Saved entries
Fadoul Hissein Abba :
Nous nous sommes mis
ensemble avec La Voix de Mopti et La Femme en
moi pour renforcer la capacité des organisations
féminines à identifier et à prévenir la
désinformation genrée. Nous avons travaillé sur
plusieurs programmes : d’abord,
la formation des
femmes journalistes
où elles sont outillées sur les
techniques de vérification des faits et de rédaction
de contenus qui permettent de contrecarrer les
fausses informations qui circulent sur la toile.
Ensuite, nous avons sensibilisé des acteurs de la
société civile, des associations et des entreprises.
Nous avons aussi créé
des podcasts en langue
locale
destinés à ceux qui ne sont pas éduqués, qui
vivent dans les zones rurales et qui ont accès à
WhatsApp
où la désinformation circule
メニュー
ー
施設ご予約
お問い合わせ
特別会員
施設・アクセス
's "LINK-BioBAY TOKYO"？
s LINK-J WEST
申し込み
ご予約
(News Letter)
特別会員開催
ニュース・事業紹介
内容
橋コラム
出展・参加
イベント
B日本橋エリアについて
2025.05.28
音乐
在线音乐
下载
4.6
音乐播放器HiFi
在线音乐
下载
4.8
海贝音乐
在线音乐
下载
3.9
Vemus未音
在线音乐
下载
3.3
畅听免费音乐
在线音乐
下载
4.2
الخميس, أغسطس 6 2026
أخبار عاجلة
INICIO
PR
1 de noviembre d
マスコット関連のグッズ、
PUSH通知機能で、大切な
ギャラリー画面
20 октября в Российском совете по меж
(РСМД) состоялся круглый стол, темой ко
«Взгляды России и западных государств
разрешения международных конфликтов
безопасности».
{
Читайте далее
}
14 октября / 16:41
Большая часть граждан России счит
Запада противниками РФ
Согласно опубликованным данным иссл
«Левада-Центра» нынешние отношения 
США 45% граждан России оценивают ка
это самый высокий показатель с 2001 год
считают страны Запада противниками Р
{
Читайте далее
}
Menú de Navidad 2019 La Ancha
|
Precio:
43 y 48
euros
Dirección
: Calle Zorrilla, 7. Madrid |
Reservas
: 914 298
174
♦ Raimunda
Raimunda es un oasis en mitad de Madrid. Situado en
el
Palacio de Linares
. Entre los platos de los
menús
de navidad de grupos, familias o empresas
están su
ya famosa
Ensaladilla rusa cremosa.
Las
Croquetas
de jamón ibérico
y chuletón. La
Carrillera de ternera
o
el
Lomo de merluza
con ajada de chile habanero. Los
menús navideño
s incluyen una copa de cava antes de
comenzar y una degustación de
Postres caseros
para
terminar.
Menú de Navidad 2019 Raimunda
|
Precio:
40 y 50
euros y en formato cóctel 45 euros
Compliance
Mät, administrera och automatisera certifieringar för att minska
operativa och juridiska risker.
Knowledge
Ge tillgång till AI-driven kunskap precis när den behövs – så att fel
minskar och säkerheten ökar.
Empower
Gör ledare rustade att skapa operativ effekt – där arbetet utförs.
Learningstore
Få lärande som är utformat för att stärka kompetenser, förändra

* * *

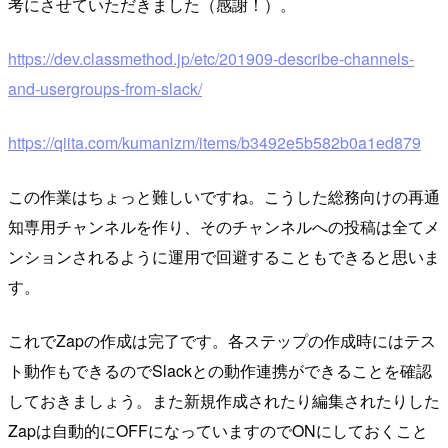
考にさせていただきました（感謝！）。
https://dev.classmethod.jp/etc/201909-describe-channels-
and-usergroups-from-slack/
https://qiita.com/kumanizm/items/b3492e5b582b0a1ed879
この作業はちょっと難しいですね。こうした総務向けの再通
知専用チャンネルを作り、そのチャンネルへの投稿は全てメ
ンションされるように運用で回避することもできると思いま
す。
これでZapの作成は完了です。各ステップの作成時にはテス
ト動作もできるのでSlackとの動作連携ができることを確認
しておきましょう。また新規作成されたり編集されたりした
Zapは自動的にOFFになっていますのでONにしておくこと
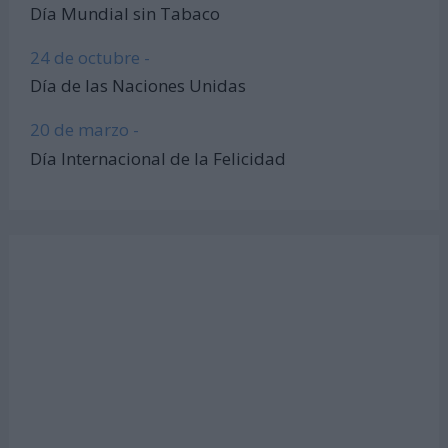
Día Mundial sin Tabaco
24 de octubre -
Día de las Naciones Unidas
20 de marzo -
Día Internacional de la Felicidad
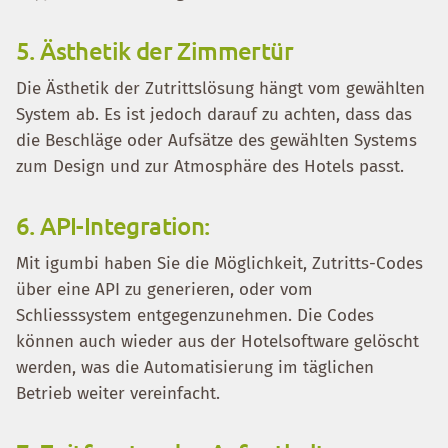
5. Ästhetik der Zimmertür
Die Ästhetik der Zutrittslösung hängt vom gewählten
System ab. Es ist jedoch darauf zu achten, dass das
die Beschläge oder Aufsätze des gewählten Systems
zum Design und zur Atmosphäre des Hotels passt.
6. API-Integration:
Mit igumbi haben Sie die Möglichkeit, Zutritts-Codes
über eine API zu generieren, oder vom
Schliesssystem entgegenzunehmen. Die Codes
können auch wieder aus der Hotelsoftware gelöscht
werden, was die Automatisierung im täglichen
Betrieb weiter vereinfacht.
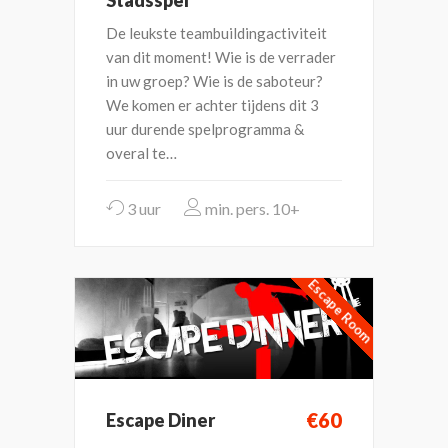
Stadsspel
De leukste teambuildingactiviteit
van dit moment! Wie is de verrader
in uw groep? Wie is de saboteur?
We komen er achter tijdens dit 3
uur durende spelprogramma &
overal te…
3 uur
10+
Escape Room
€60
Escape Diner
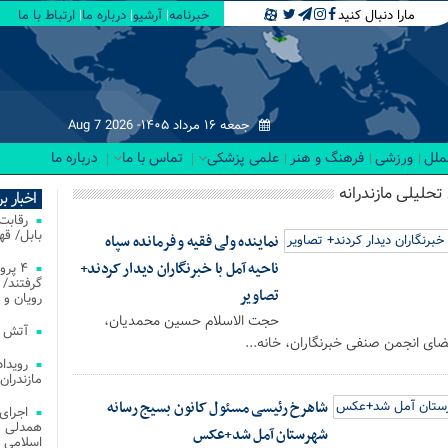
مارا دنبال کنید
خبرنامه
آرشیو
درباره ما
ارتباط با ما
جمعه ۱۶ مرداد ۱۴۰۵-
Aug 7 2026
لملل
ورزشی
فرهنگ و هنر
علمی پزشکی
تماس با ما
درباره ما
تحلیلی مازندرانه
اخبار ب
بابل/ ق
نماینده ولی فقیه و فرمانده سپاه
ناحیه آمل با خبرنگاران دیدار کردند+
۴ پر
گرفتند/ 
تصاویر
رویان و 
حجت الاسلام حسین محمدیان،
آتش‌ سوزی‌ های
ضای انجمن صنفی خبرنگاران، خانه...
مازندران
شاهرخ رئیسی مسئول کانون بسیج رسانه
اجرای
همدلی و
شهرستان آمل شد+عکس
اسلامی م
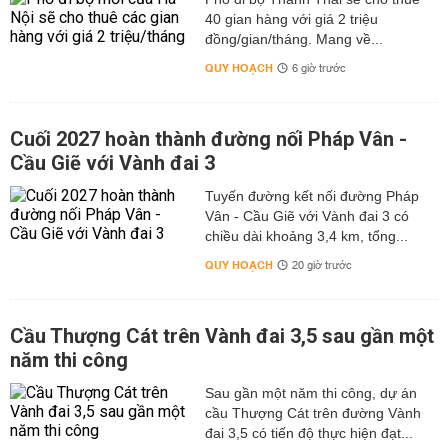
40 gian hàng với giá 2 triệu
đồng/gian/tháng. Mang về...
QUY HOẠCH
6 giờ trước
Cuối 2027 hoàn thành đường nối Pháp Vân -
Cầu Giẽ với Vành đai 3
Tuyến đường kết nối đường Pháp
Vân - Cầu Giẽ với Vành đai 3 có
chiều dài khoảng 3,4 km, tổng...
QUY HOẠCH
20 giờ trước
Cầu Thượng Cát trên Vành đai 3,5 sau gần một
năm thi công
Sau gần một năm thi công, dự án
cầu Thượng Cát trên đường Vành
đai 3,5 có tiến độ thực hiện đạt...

■ ACTIVITY: Your answer should consist of the lines from the line with "cầu Thượng Cát trên đường Vành" to the line with "đai 3,5 có tiến độ thực hiện đạt..." above, repeated exactly, both ends included.

■ EXERCISE SOLUTION:
cầu Thượng Cát trên đường Vành
đai 3,5 có tiến độ thực hiện đạt...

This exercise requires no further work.